Ainsi, dans Charlie et la chocolaterie, les quatre enfants - et leurs parents - reçoivent un châtiment correspondant à leur défaut. C'est Willy Wonka qui se charge de punir les caractères déviants de ces enfants. Celui-ci est un personnage très subversif parce qu'il ne semble pas étonné ni effrayé par les mésaventures des quatre enfants. Augustus, parce qu'il s'est laissé conduire pas sa gourmandise excessive, tombe dans la rivière de chocolat et est aspiré par un tuyau. Willy Wonka assure qu'aucun mal ne lui sera fait. Il laisse entendre que cette expérience sera même bénéfique pour lui : « Augustus va faire un petit voyage, c'est tout. Un très intéressant petit voyage. »[102] ; Violette Beauregard se trouve transformée en myrtille à cause de sa friandise préférée, le chewing-gum, qui est, selon les Oompas-Loompas, comme le crime : il ne « paie jamais » [131] ; Véruca Salt est comparée à la nourriture du vide ordure. En anglais, Véruca est qualifié de « brat », ce qui signifie qu'elle est une gamine trop gâtée par ses parents, autrement dit qu'elle est aussi « pourrie » que les déchets !
Dans James et la grosse pêche, les tantes de James sont écrasées par la pêche. Cette dernière punit à la fois l'avarice de Tante Piquette puisqu'elle veut devenir millionnaire grâce à elle, et la gloutonnerie de Tante Éponge qui aimerait bien se la garder pour elle seule et la manger. Encore une fois, la punition vient de la nourriture, car c'est bien la pêche géante qui réduit à néant les deux tantes de James.
Dans Le Bon Gros Géant, les ogres sont punis parce qu'ils ont mangé des hommes. Ils seront donc condamnés à manger les nauséabonds et répugnants schnockombres.
Mlle Legourdin, dans Matilda, punit Julien Appollon d'avoir volé par gourmandise une part de gâteau. Sa punition consiste alors à devoir avaler devant toute l'école un énorme gâteau : « Si je te dis de manger, tu manges ! Tu voulais du gâteau. Tu as volé du gâteau ! Et, maintenant, tu es servi. Et tu vas le manger. Tu ne quitteras pas cette estrade et personne ne sortira de cette salle avant que tu aies mangé entièrement le gâteau posé devant toi ! »[127-128].
La découverte du monde s'accompagne de merveilles extraordinaires ainsi que de nombreux revers de fortune, d'événements incongrus et désagréables.

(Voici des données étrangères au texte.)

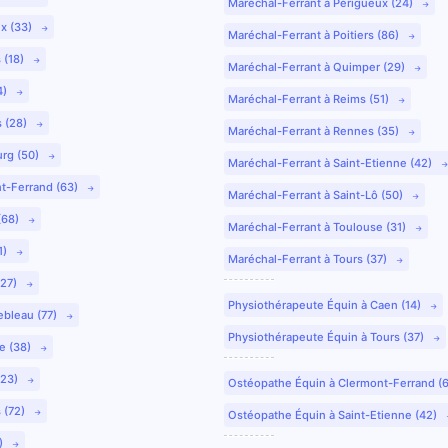
Maréchal-Ferrant à Périgueux (24)
ux (33)
Maréchal-Ferrant à Poitiers (86)
 (18)
Maréchal-Ferrant à Quimper (29)
4)
Maréchal-Ferrant à Reims (51)
s (28)
Maréchal-Ferrant à Rennes (35)
urg (50)
Maréchal-Ferrant à Saint-Etienne (42)
nt-Ferrand (63)
Maréchal-Ferrant à Saint-Lô (50)
(68)
Maréchal-Ferrant à Toulouse (31)
1)
Maréchal-Ferrant à Tours (37)
(27)
Physiothérapeute Équin à Caen (14)
ebleau (77)
Physiothérapeute Équin à Tours (37)
e (38)
(23)
Ostéopathe Équin à Clermont-Ferrand (
 (72)
Ostéopathe Équin à Saint-Etienne (42)
9)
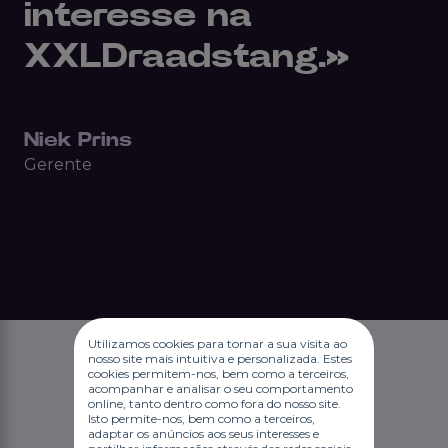
interesse na
XXLDraadstang.»
Niek Prins
Gerente
Utilizamos cookies para tornar a sua visita ao
nosso site mais intuitiva e personalizada. Estes
cookies permitem-nos, bem como a terceiros,
acompanhar e analisar o seu comportamento
online, tanto dentro como fora do nosso site.
Isto permite-nos, bem como a terceiros,
adaptar os anúncios aos seus interesses e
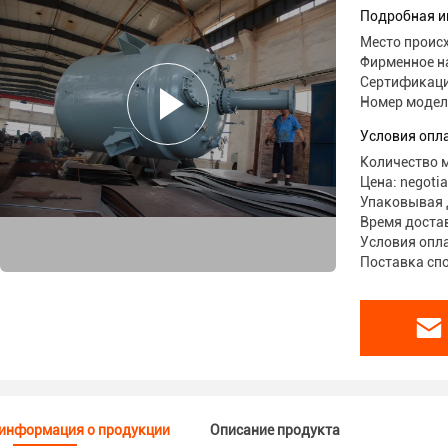
производ
Подробная и
Место проис
Фирменное н
Сертификаци
Номер модел
Условия опл
Количество м
Цена: negotia
Упаковывая 
Время достав
Условия оплат
Поставка спо
информация о продукции
Описание продукта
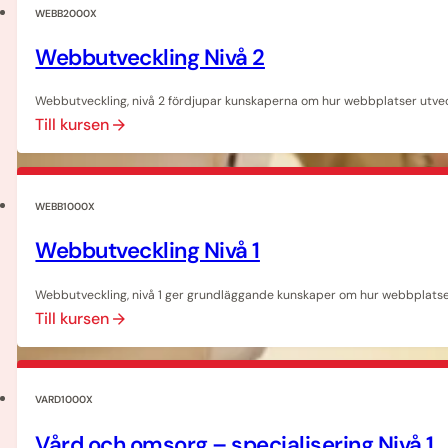
WEBB2000X
Webbutveckling Nivå 2
Webbutveckling, nivå 2 fördjupar kunskaperna om hur webbplatser utvec
Till kursen
WEBB1000X
Webbutveckling Nivå 1
Webbutveckling, nivå 1 ger grundläggande kunskaper om hur webbplatse
Till kursen
VARD1000X
Vård och omsorg – specialisering Nivå 1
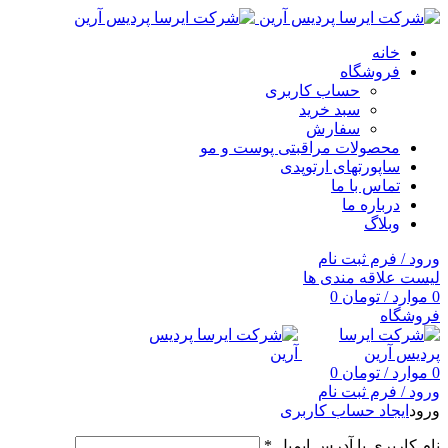
خانه
فروشگاه
حساب کاربری
سبد خرید
سفارش
محصولات مراقبتی پوست و مو
ساپورتهای ارتوپدی
تماس با ما
درباره ما
وبلاگ
ورود / فرم ثبت نام
لیست علاقه مندی ها
0
موارد
/
تومان
0
فروشگاه
0
موارد
/
تومان
0
ورود / فرم ثبت نام
ورود
ایجاد حساب کاربری
نام کاربری یا آدرس ایمیل
*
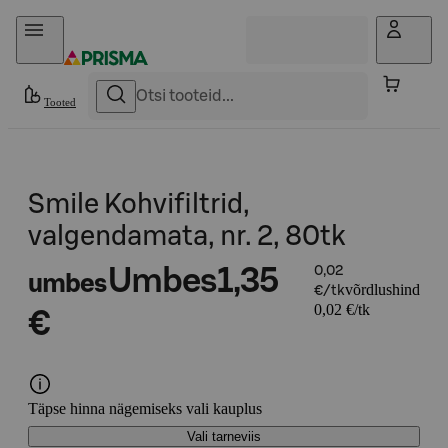
Otse sisu juurde
Tooted
Smile Kohvifiltrid,
valgendamata, nr. 2, 80tk
Umbes
1,35
0,02
umbes
võrdlushind
€/tk
0,02 €/tk
€
Täpse hinna nägemiseks vali kauplus
Vali tarneviis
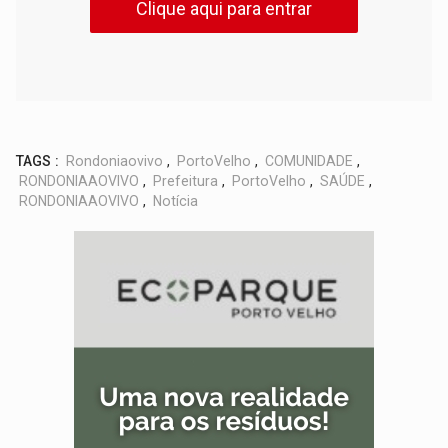
Clique aqui para entrar
TAGS :
Rondoniaovivo
,
PortoVelho
,
COMUNIDADE
,
RONDONIAAOVIVO
,
Prefeitura
,
PortoVelho
,
SAÚDE
,
RONDONIAAOVIVO
,
Notícia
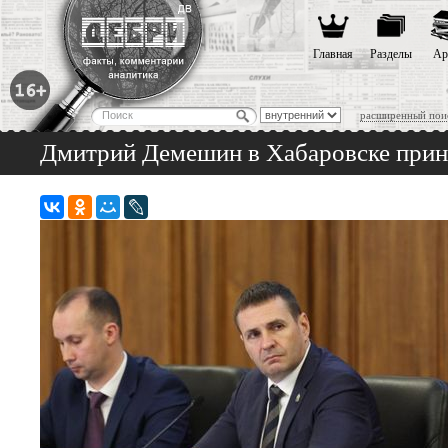
Главная
Разделы
Ар
расширенный пои
Дмитрий Демешин в Хабаровске прин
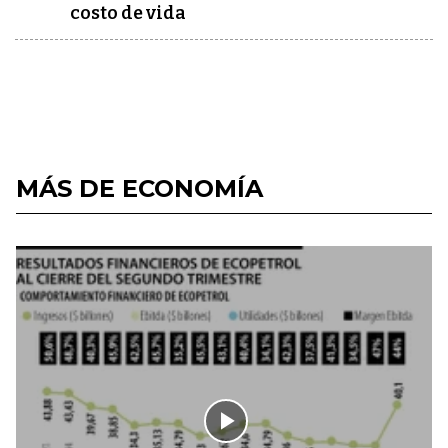
costo de vida
MÁS DE ECONOMÍA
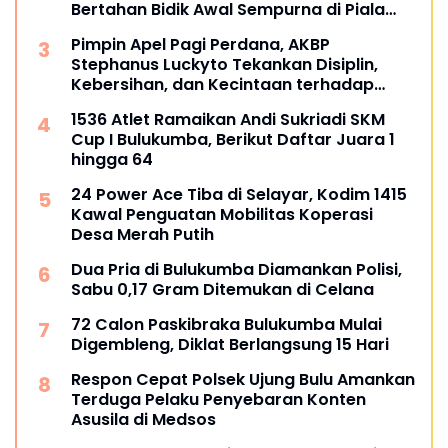
Bertahan Bidik Awal Sempurna di Piala
Kemerdekaan Bulukumpa 2026
Pimpin Apel Pagi Perdana, AKBP
Stephanus Luckyto Tekankan Disiplin,
Kebersihan, dan Kecintaan terhadap
Organisasi
1536 Atlet Ramaikan Andi Sukriadi SKM
Cup I Bulukumba, Berikut Daftar Juara 1
hingga 64
24 Power Ace Tiba di Selayar, Kodim 1415
Kawal Penguatan Mobilitas Koperasi
Desa Merah Putih
Dua Pria di Bulukumba Diamankan Polisi,
Sabu 0,17 Gram Ditemukan di Celana
72 Calon Paskibraka Bulukumba Mulai
Digembleng, Diklat Berlangsung 15 Hari
Respon Cepat Polsek Ujung Bulu Amankan
Terduga Pelaku Penyebaran Konten
Asusila di Medsos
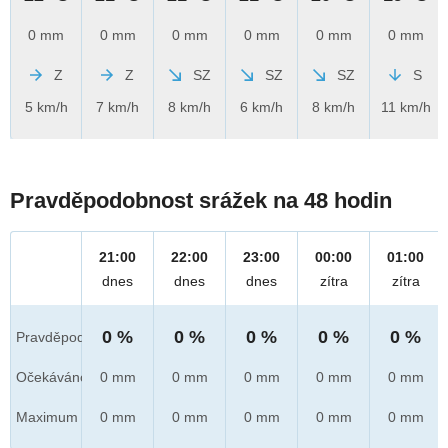
0 mm
0 mm
0 mm
0 mm
0 mm
0 mm
Z
Z
SZ
SZ
SZ
S
5 km/h
7 km/h
8 km/h
6 km/h
8 km/h
11 km/h
Pravděpodobnost srážek na 48 hodin
21:00
22:00
23:00
00:00
01:00
dnes
dnes
dnes
zítra
zítra
0 %
0 %
0 %
0 %
0 %
Pravděpod.
Očekáváno
0 mm
0 mm
0 mm
0 mm
0 mm
Maximum
0 mm
0 mm
0 mm
0 mm
0 mm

Le comportement qu'adopte le personnage entraîne effectivement soit de mauvaises aventures soit de bonnes surprises. Tout cela dépend de la responsabilité de ses actes où chaque faux pas est pénalisé par le narrateur. On constate alors que la gourmandise intervient non seulement dans la conquête du monde, mais aussi dans la quête de soi.